Existing approaches struggle to unify multimodal understanding, visual-spatial reasoning, and physical interaction capabilities. This paper introduces VeBrain—the first unified vision-language-action framework for embodied intelligence—formulating robot control as text-based tasks grounded in 2D visual space. Our key contributions are: (1) a novel textual spatial control paradigm that grounds language instructions in pixel-aligned visual coordinates; (2) a lightweight robot adapter enabling end-to-end mapping from LLM-generated commands to low-level motion policies; and (3) VeBrain-600k, a high-quality embodied instruction dataset comprising 600K samples with multimodal chain-of-thought annotations. VeBrain achieves state-of-the-art performance across 13 cross-modal and 5 spatial reasoning benchmarks, outperforming Qwen2.5-VL by 5.6% on MMVet and improving average success rates by 50% on quadruped robot tasks. Real-world deployment demonstrates strong generalization and compositional zero-shot capability.

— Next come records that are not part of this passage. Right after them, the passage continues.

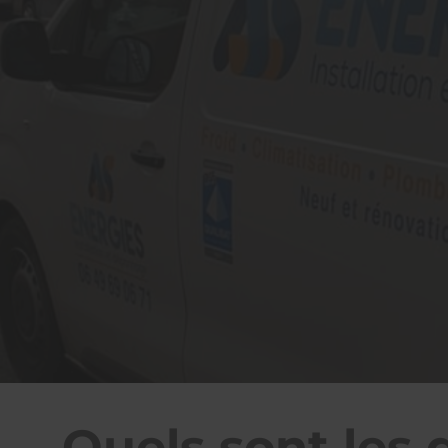
AS
Quels sont les 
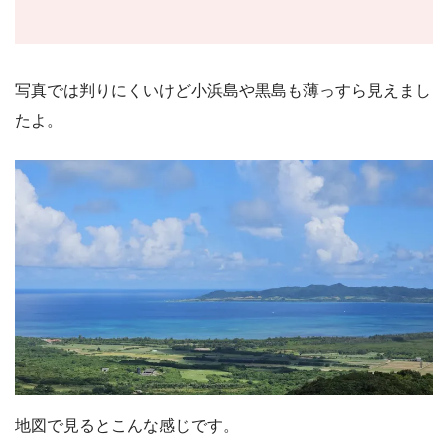
写真では判りにくいけど小浜島や黒島も薄っすら見えまし
たよ。
地図で見るとこんな感じです。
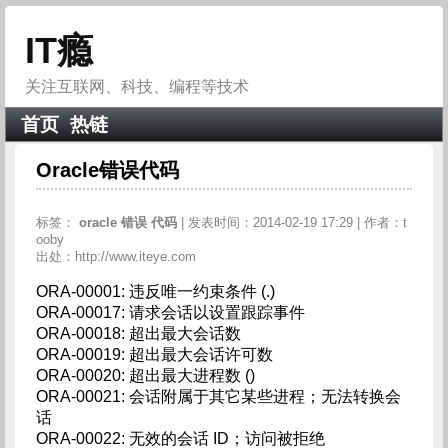
IT瘾
关注互联网、科技、编程等技术
首页
热链
Oracle错误代码
标签：
oracle
错误
代码
| 发表时间：2014-02-19 17:29 | 作者：t
ooby
出处：http://www.iteye.com
ORA-00001: 违反唯一约束条件 (.)
ORA-00017: 请求会话以设置跟踪事件
ORA-00018: 超出最大会话数
ORA-00019: 超出最大会话许可数
ORA-00020: 超出最大进程数 ()
ORA-00021: 会话附属于其它某些进程；无法转换会
话
ORA-00022: 无效的会话 ID；访问被拒绝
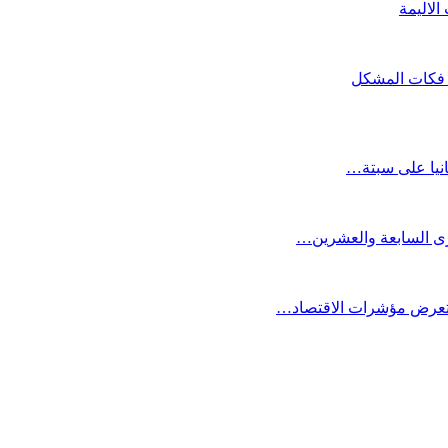
لاليمة
ي فكات المشكل
انيا على سبتة…
كرى السابعة والعشرين…
ستعرض مؤشرات الاقتصاد…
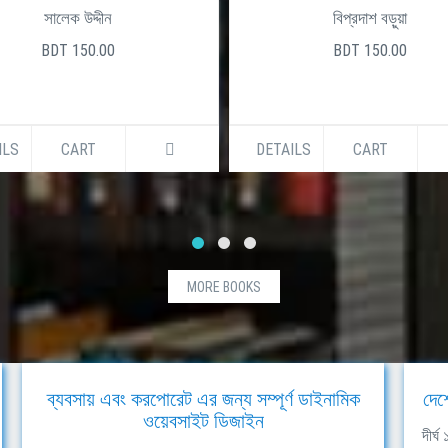
সালেক উদ্দীন
বিপ্রদাশ বড়ুয়া
BDT 150.00
BDT 150.00
ILS
CART
DETAILS
CART
MORE BOOKS
ব্যবসায় এবং করপোরেট এর জন্য সম্পূর্ণ ডাইনামিক
দেশ
ওয়েবসাইট ডিজাইন
দীর্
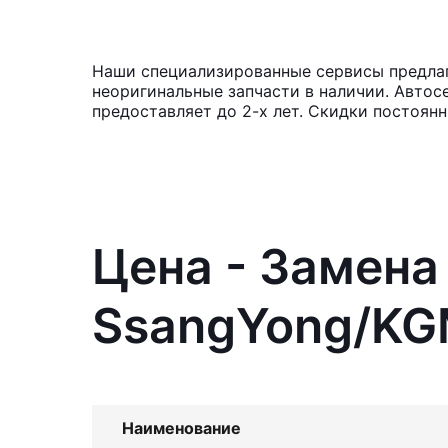
Наши специализированные сервисы предлаг
неоригинальные запчасти в наличии. Автос
предоставляет до 2-х лет. Скидки постоян
Цена - Замена
SsangYong/KG
Наименование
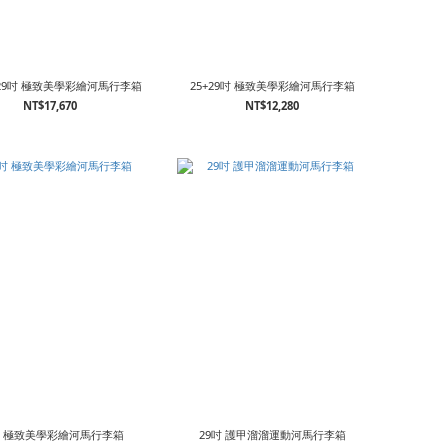
5+29吋 極致美學彩繪河馬行李箱
25+29吋 極致美學彩繪河馬行李箱
NT$17,670
NT$12,280
吋 極致美學彩繪河馬行李箱
29吋 護甲溜溜運動河馬行李箱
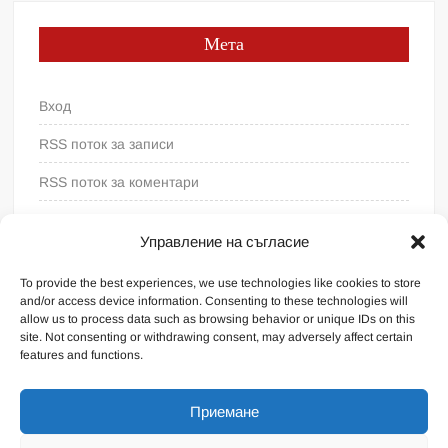
Мета
Вход
RSS поток за записи
RSS поток за коментари
WordPress България
Управление на съгласие
To provide the best experiences, we use technologies like cookies to store
and/or access device information. Consenting to these technologies will
allow us to process data such as browsing behavior or unique IDs on this
site. Not consenting or withdrawing consent, may adversely affect certain
features and functions.
Приемане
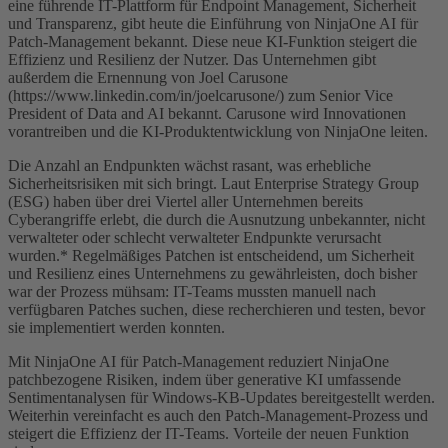
eine führende IT-Plattform für Endpoint Management, Sicherheit
und Transparenz, gibt heute die Einführung von NinjaOne AI für
Patch-Management bekannt. Diese neue KI-Funktion steigert die
Effizienz und Resilienz der Nutzer. Das Unternehmen gibt
außerdem die Ernennung von Joel Carusone
(https://www.linkedin.com/in/joelcarusone/) zum Senior Vice
President of Data and AI bekannt. Carusone wird Innovationen
vorantreiben und die KI-Produktentwicklung von NinjaOne leiten.
Die Anzahl an Endpunkten wächst rasant, was erhebliche
Sicherheitsrisiken mit sich bringt. Laut Enterprise Strategy Group
(ESG) haben über drei Viertel aller Unternehmen bereits
Cyberangriffe erlebt, die durch die Ausnutzung unbekannter, nicht
verwalteter oder schlecht verwalteter Endpunkte verursacht
wurden.* Regelmäßiges Patchen ist entscheidend, um Sicherheit
und Resilienz eines Unternehmens zu gewährleisten, doch bisher
war der Prozess mühsam: IT-Teams mussten manuell nach
verfügbaren Patches suchen, diese recherchieren und testen, bevor
sie implementiert werden konnten.
Mit NinjaOne AI für Patch-Management reduziert NinjaOne
patchbezogene Risiken, indem über generative KI umfassende
Sentimentanalysen für Windows-KB-Updates bereitgestellt werden.
Weiterhin vereinfacht es auch den Patch-Management-Prozess und
steigert die Effizienz der IT-Teams. Vorteile der neuen Funktion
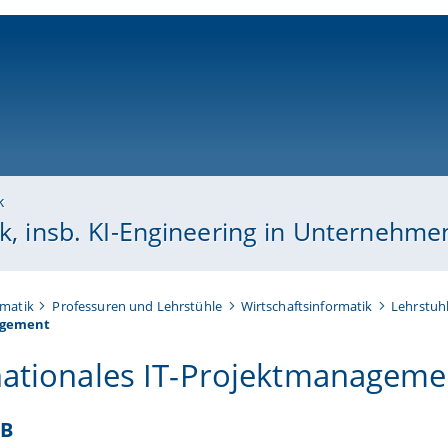
ni-bamberg.de
k
ik, insb. KI-Engineering in Unternehme
rmatik
Professuren und Lehrstühle
Wirtschaftsinformatik
Lehrstuhl
agement
nationales IT-Projektmanageme
-B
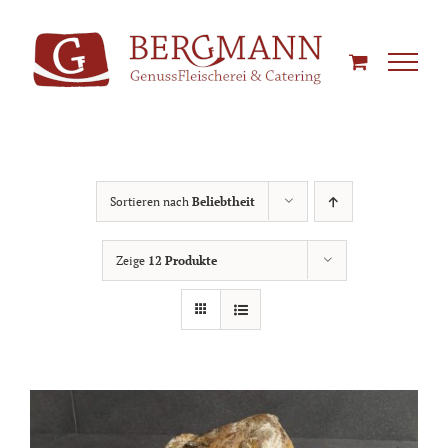
Zum
Inhalt
springen
Sortieren nach
Beliebtheit
Zeige
12 Produkte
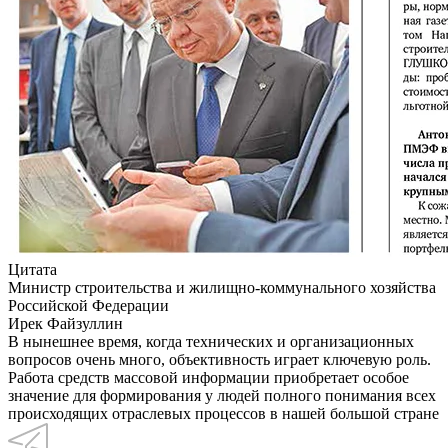
Цитата
Министр строительства и жилищно-коммунального хозяйства
Российской Федерации
Ирек Файзуллин
В нынешнее время, когда технических и организационных
вопросов очень много, объективность играет ключевую роль.
Работа средств массовой информации приобретает особое
значение для формирования у людей полного понимания всех
происходящих отраслевых процессов в нашей большой стране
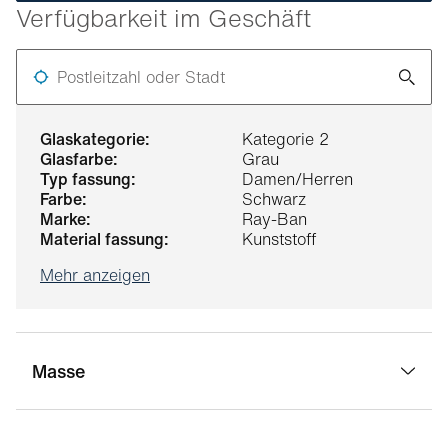
Verfügbarkeit im Geschäft
Postleitzahl oder Stadt
glaskategorie:
Kategorie 2
glasfarbe:
Grau
typ fassung:
Damen/Herren
farbe:
Schwarz
marke:
Ray-Ban
material fassung:
Kunststoff
Mehr anzeigen
Masse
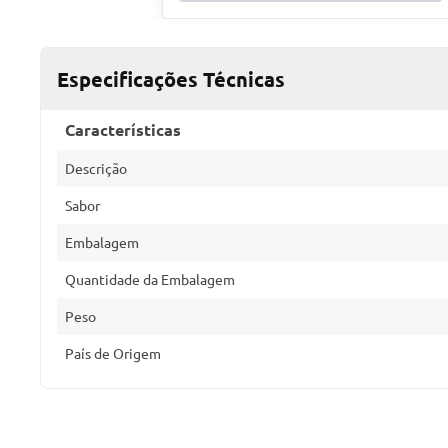
Especificações Técnicas
Características
Descrição
Sabor
Embalagem
Quantidade da Embalagem
Peso
País de Origem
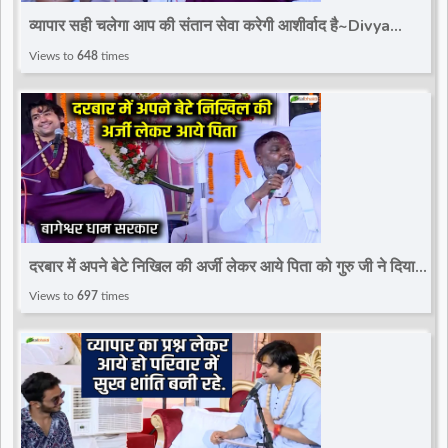
व्यापार सही चलेगा आप की संतान सेवा करेगी आशीर्वाद है~Divya
Darbar~Bageshwar Dham Sarkar
Views to
648
times
दरबार में अपने बेटे निखिल की अर्जी लेकर आये पिता को गुरु जी ने दिया
आशीर्वाद~Divya Darbar
Views to
697
times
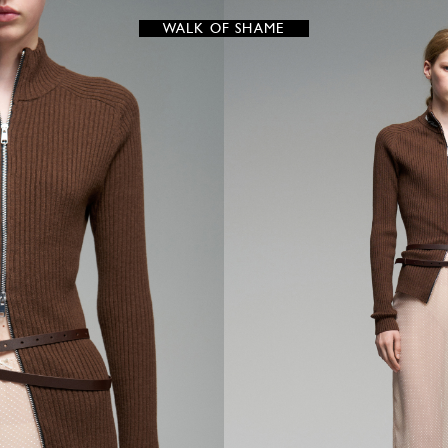
WALK OF SHAME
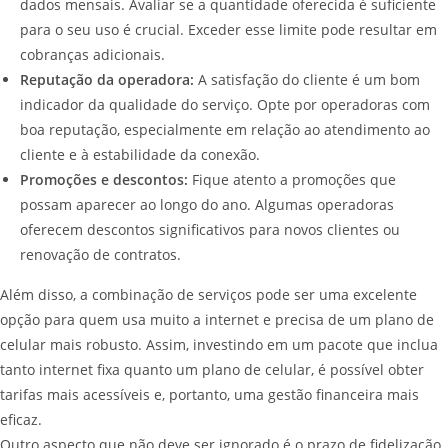
dados mensais. Avaliar se a quantidade oferecida é suficiente
para o seu uso é crucial. Exceder esse limite pode resultar em
cobranças adicionais.
Reputação da operadora:
A satisfação do cliente é um bom
indicador da qualidade do serviço. Opte por operadoras com
boa reputação, especialmente em relação ao atendimento ao
cliente e à estabilidade da conexão.
Promoções e descontos:
Fique atento a promoções que
possam aparecer ao longo do ano. Algumas operadoras
oferecem descontos significativos para novos clientes ou
renovação de contratos.
Além disso, a combinação de serviços pode ser uma excelente
opção para quem usa muito a internet e precisa de um plano de
celular mais robusto. Assim, investindo em um pacote que inclua
tanto internet fixa quanto um plano de celular, é possível obter
tarifas mais acessíveis e, portanto, uma gestão financeira mais
eficaz.
Outro aspecto que não deve ser ignorado é o prazo de fidelização.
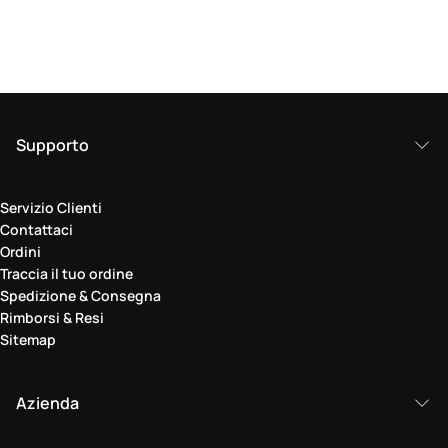
Supporto
Servizio Clienti
Contattaci
Ordini
Traccia il tuo ordine
Spedizione & Consegna
Rimborsi & Resi
Sitemap
Azienda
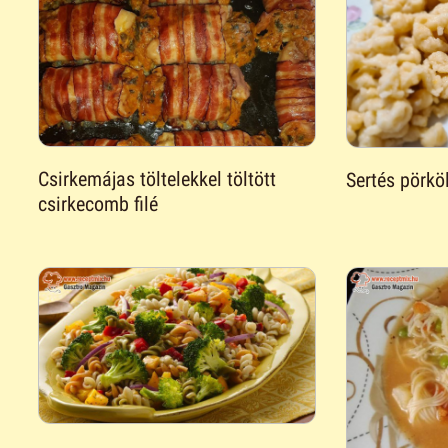
Csirkemájas töltelekkel töltött
Sertés pörköl
csirkecomb filé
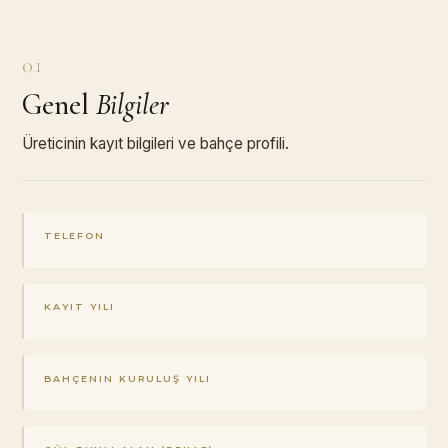
01
Genel
Bilgiler
Üreticinin kayıt bilgileri ve bahçe profili.
TELEFON
KAYIT YILI
BAHÇENIN KURULUŞ YILI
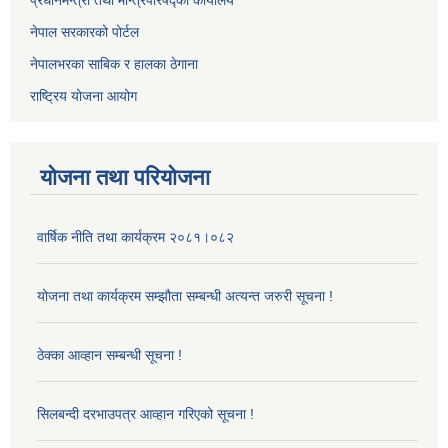
नेपाल सरकारको पोर्टल
नेपालभरका साबिक र हालका ठेगाना
राष्ट्रिय योजना आयोग
योजना तथा परियोजना
वार्षिक नीति तथा कार्यक्रम २०८१।०८२
योजना तथा कार्यक्रम सम्झौता सम्बन्धी अत्यन्त जरुरी सूचना !
ठेक्का आव्हान सम्बन्धी सूचना !
सिलबन्दी दरभाउपत्र आव्हान गरिएको सूचना !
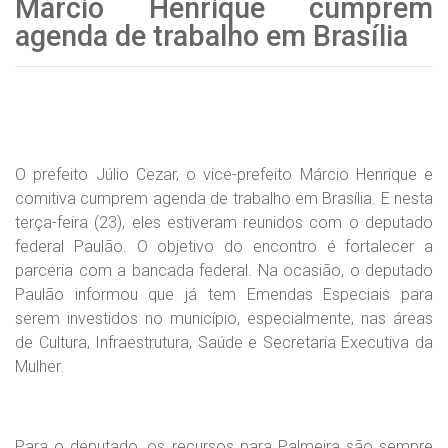
Márcio Henrique cumprem
agenda de trabalho em Brasília
O prefeito Júlio Cezar, o vice-prefeito Márcio Henrique e
comitiva cumprem agenda de trabalho em Brasília. E nesta
terça-feira (23), eles estiveram reunidos com o deputado
federal Paulão. O objetivo do encontro é fortalecer a
parceria com a bancada federal. Na ocasião, o deputado
Paulão informou que já tem Emendas Especiais para
serem investidos no município, especialmente, nas áreas
de Cultura, Infraestrutura, Saúde e Secretaria Executiva da
Mulher.
Para o deputado, os recursos para Palmeira são sempre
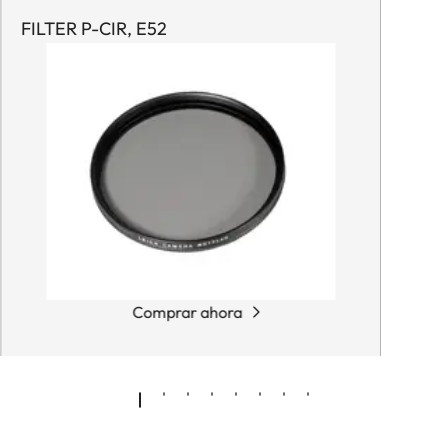
FILTER P-CIR, E52
Comprar ahora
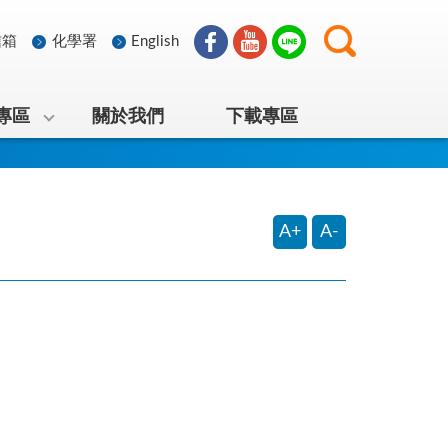
信箱
化學署
English
專區
關於我們
下載專區
A+
A-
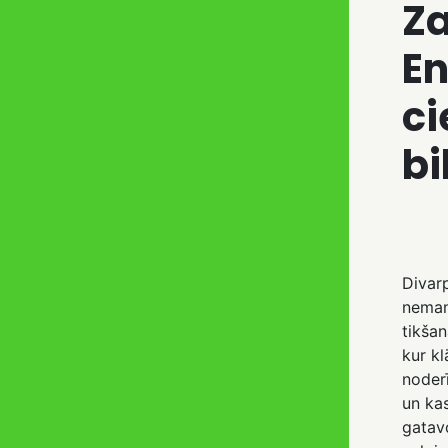
Z
En
c
bi
Divar
neman
tikšan
kur kl
noderī
un kas
gatav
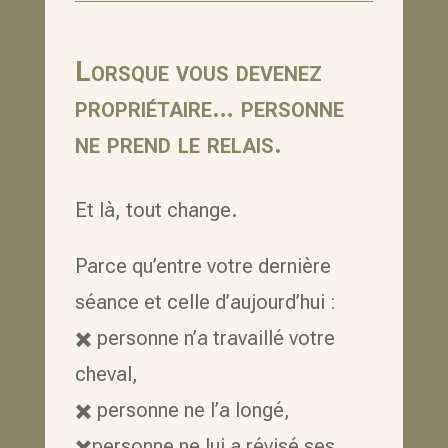
Lorsque vous devenez
propriétaire… personne
ne prend le relais.
Et là, tout change.
Parce qu’entre votre dernière
séance et celle d’aujourd’hui :
✖️ personne n’a travaillé votre
cheval,
✖️ personne ne l’a longé,
✖️personne ne lui a révisé ses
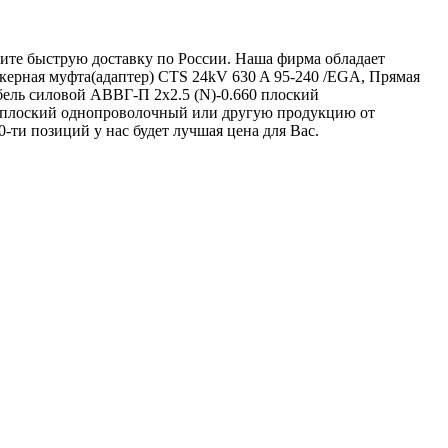
чите быструю доставку по России. Наша фирма обладает
керная муфта(адаптер) CTS 24kV 630 A 95-240 /EGA, Прямая
ель силовой АВВГ-П 2х2.5 (N)-0.660 плоский
 плоский однопроволочный или другую продукцию от
-ти позиций у нас будет лучшая цена для Вас.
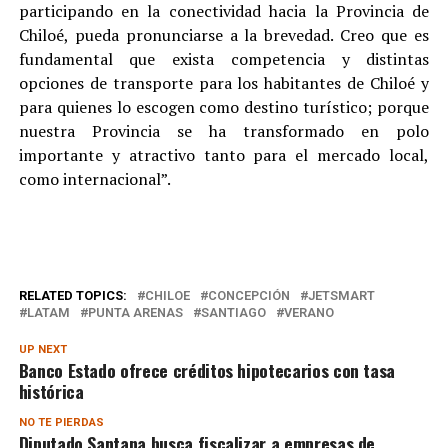
participando en la conectividad hacia la Provincia de
Chiloé, pueda pronunciarse a la brevedad. Creo que es
fundamental que exista competencia y distintas
opciones de transporte para los habitantes de Chiloé y
para quienes lo escogen como destino turístico; porque
nuestra Provincia se ha transformado en polo
importante y atractivo tanto para el mercado local,
como internacional”.
RELATED TOPICS:
CHILOE
CONCEPCIÓN
JETSMART
LATAM
PUNTA ARENAS
SANTIAGO
VERANO
UP NEXT
Banco Estado ofrece créditos hipotecarios con tasa
histórica
NO TE PIERDAS
Diputado Santana busca fiscalizar a empresas de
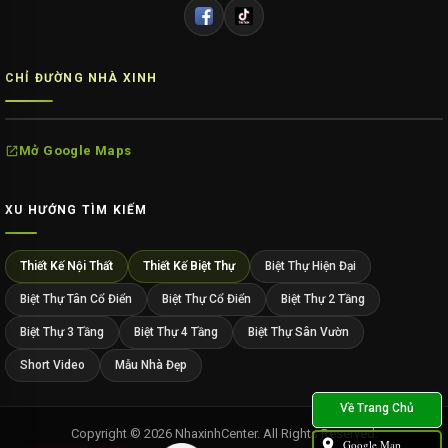
CHỈ ĐƯỜNG NHÀ XINH
Mở Google Maps
XU HƯỚNG TÌM KIẾM
Thiết Kế Nội Thất
Thiết Kế Biệt Thự
Biệt Thự Hiện Đại
Biệt Thự Tân Cổ Điển
Biệt Thự Cổ Điển
Biệt Thự 2 Tầng
Biệt Thự 3 Tầng
Biệt Thự 4 Tầng
Biệt Thự Sân Vườn
Short Video
Mẫu Nhà Đẹp
Copyright © 2026 NhaxinhCenter. All Rights Reserved.
Google Map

The remarkable progress of Multimodal Large Language Models (MLLMs) has attracted increasing attention to extend them to physical entities like legged robot. This typically requires MLLMs to not only grasp multimodal understanding abilities, but also integrate visual-spatial reasoning and physical interaction capabilities. Nevertheless,existing methods struggle to unify these capabilities due to their fundamental differences.In this paper, we present the Visual Embodied Brain (VeBrain), a unified framework for perception, reasoning, and control in real world. VeBrain reformulates robotic control into common text-based MLLM tasks in the 2D visual space, thus unifying the objectives and mapping spaces of different tasks. Then, a novel robotic adapter is proposed to convert textual control signals from MLLMs to motion policies of real robots. From the data perspective, we further introduce VeBrain-600k, a high-quality instruction dataset encompassing various capabilities of VeBrain. In VeBrain-600k, we take hundreds of hours to collect, curate and annotate the data, and adopt multimodal chain-of-thought(CoT) to mix the different capabilities into a single conversation. Extensive experiments on 13 multimodal benchmarks and 5 spatial intelligence benchmarks demonstrate the superior performance of VeBrain to existing MLLMs like Qwen2.5-VL. When deployed to legged robots and robotic arms, VeBrain shows strong adaptability, flexibility, and compositional capabilities compared to existing methods. For example, compared to Qwen2.5-VL, VeBrain not only achieves substantial gains on MMVet by +5.6%, but also excels in legged robot tasks with +50% average gains.